人道機構必須成為政治參與者才能在國際政治結構中運作的想法並不奇怪,但值得研究的是,這種不可避免的操縱在多大程度上影響了其履行職責的能力。
自成立以來,難民署的首要目標一直是讓 1951 年《難民公約》的簽署國對其國際承諾和義務負責。這意味著監督各國遵守國際難民法的努力,並制定標準來指導它們發展國家庇護制度。
聯合國難民署是歐盟的「遮羞布」嗎?
正如桑德維克和雅各布森在編輯卷《難民署與問責制鬥爭》(2016 年)中所示,2000 年代初進行了雄心勃勃的結構和管理改革,以改善難民署對其捐助者和受益人的問責制。
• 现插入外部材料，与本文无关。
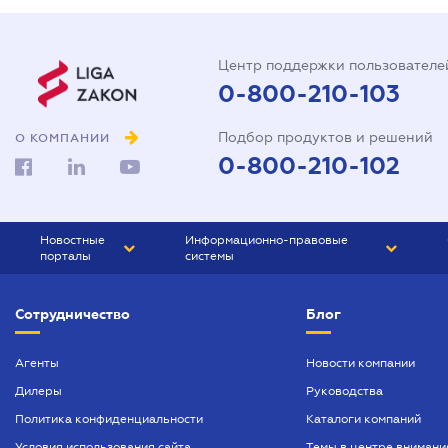
Центр поддержки пользователе
0-800-210-103
Подбор продуктов и решений
О КОМПАНИИ
0-800-210-102
Новостные
Информационно-правовые
порталы
системы
ЮРЛИГА
Право Украины
Сотрудничество
Блог
БИЗНЕС
ГРАНД
БУХГАЛТЕР.ua
ПРАЙМ
Агенты
Новости компании
Дилеры
Руководства
БУХГАЛТЕР ПРОФ
Политика конфиденциальности
Каталоги компаний
ЮРИСТ ПРОФ
Условия использования сайта
Темы в центре внимани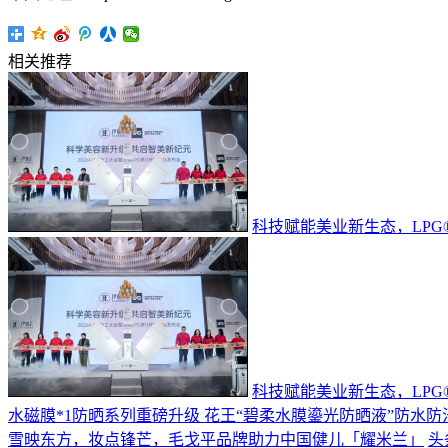
相关推荐
科技赋能美业新生态，LP
科技赋能美业新生态，LP
水磁膜*1防晒系列重磅升级 花王“碧柔水膜鎏光防晒液”防水
雪映东方，妆点锋芒，毛戈平品牌助力中国健儿「耀米兰」
头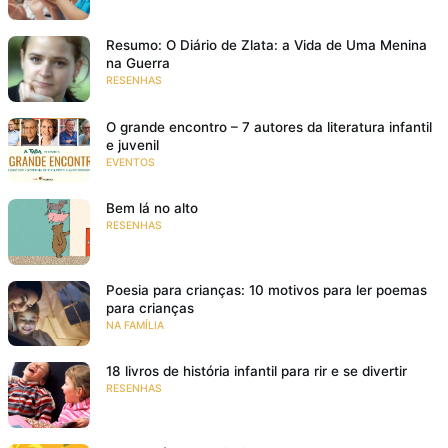
Resumo: O Diário de Zlata: a Vida de Uma Menina
na Guerra
RESENHAS
O grande encontro – 7 autores da literatura infantil
e juvenil
EVENTOS
Bem lá no alto
RESENHAS
Poesia para crianças: 10 motivos para ler poemas
para crianças
NA FAMÍLIA
18 livros de história infantil para rir e se divertir
RESENHAS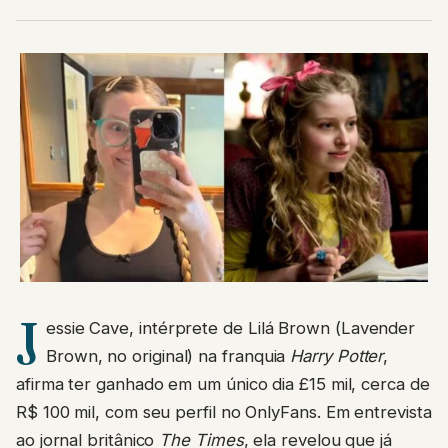
J
essie Cave, intérprete de Lilá Brown (Lavender
Brown, no original) na franquia
Harry Potter
,
afirma ter ganhado em um único dia £15 mil, cerca de
R$ 100 mil, com seu perfil no OnlyFans. Em entrevista
ao jornal britânico
The Times
, ela revelou que já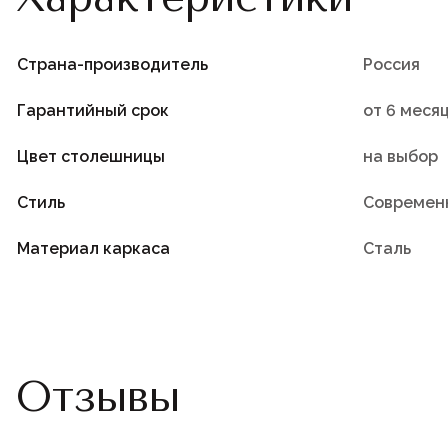
Страна-производитель
Россия
Гарантийный срок
от 6 меся
Цвет столешницы
на выбор
Стиль
Современ
Материал каркаса
Сталь
Отзывы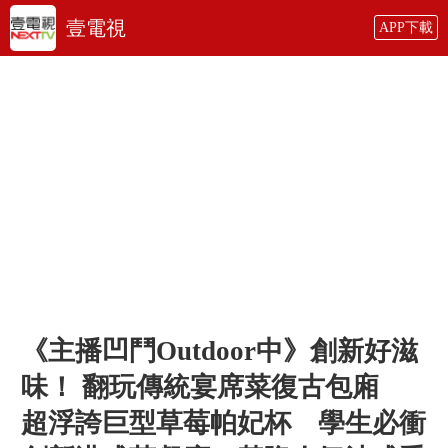
壹電視
APP下載
《主播凹鬥Outdoor中》創新好滋
味！ 翻玩傳統宴席菜復古包廂
超浮誇巨型草莓帕妃杯 學生必衝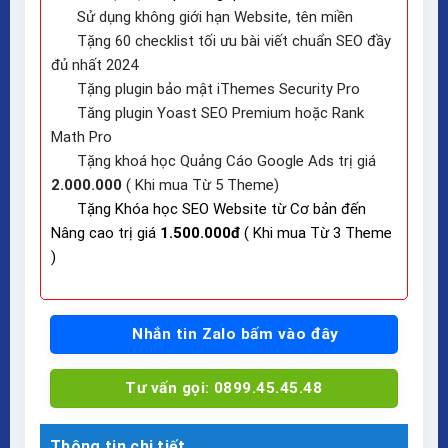
Sử dụng không giới hạn Website, tên miền
Tặng 60 checklist tối ưu bài viết chuẩn SEO đầy
đủ nhất 2024
Tặng plugin bảo mật iThemes Security Pro
Tăng plugin Yoast SEO Premium hoặc Rank
Math Pro
Tặng khoá học Quảng Cáo Google Ads trị giá
2.000.000
( Khi mua Từ 5 Theme)
Tặng Khóa học SEO Website từ Cơ bản đến
Nâng cao trị giá
1.500.000đ
( Khi mua Từ 3 Theme
)
Nhắn tin Zalo bấm vào đây
Tư vấn gọi: 0899.45.45.48
Thông tin chi tiết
然而,這產生了意想不到的影響,使該組織更加官僚化,「因此,提出了新的挑戰,即將難民保護轉變為純粹的技術官僚努力,而不是政治問題,」弗雷西亞補充道。
一位不願透露姓名的合格消息人士表示,「我認為難民署在過去幾年中的重要性正在逐漸減弱」。 「專注於行銷品牌和名人代言,而不是像他們應該做的那樣專注於難民」。
發展媒體 Devex 引述密西根大學法學院難民和庇護法計畫主任詹姆斯海瑟薇的話說聯合國難民署執行的難民公約是唯一沒有獨立監督機構的聯合國公約,這也是其問題的一部分。
奧馬爾‧沙茨 (Omer Shatz),巴黎政治學院 (SciencesPo) 的國際法講師提起法律訴訟向國際刑事法院(ICC)起訴歐盟及其成員國,他認為“現在是聯合國難民署保持中立、不再充當歐盟在利比亞集中營和地中海地區的遮羞布的時候了。”該情況正在接受國際刑事法院的調查,包括聯合國特工在內的所有相關行為者都可能被追究責任」。
Tranchina 和 Tubiana 也抱持著同樣的希望(「歐盟政府不應再躲在國際移民組織和難民署的背後」)。 「難民署似乎正在逐漸放棄捍衛庇護法,並與歐盟政策保持一致,旨在防止移民和難民從非洲向歐洲南北流動,將他們盡可能地推向南方,並將移民控制外包給非洲政府,而沒有足夠的照顧因為他們在民主和人權方面的不良記錄」。
科切特爾本人提供了證據難民署正在加倍努力,在移民抵達利比亞之前為他們提供解決方案:「我們必須在第一個庇護國更好地進行重新安置工作,並應取消所有二級庇護的激勵措施」。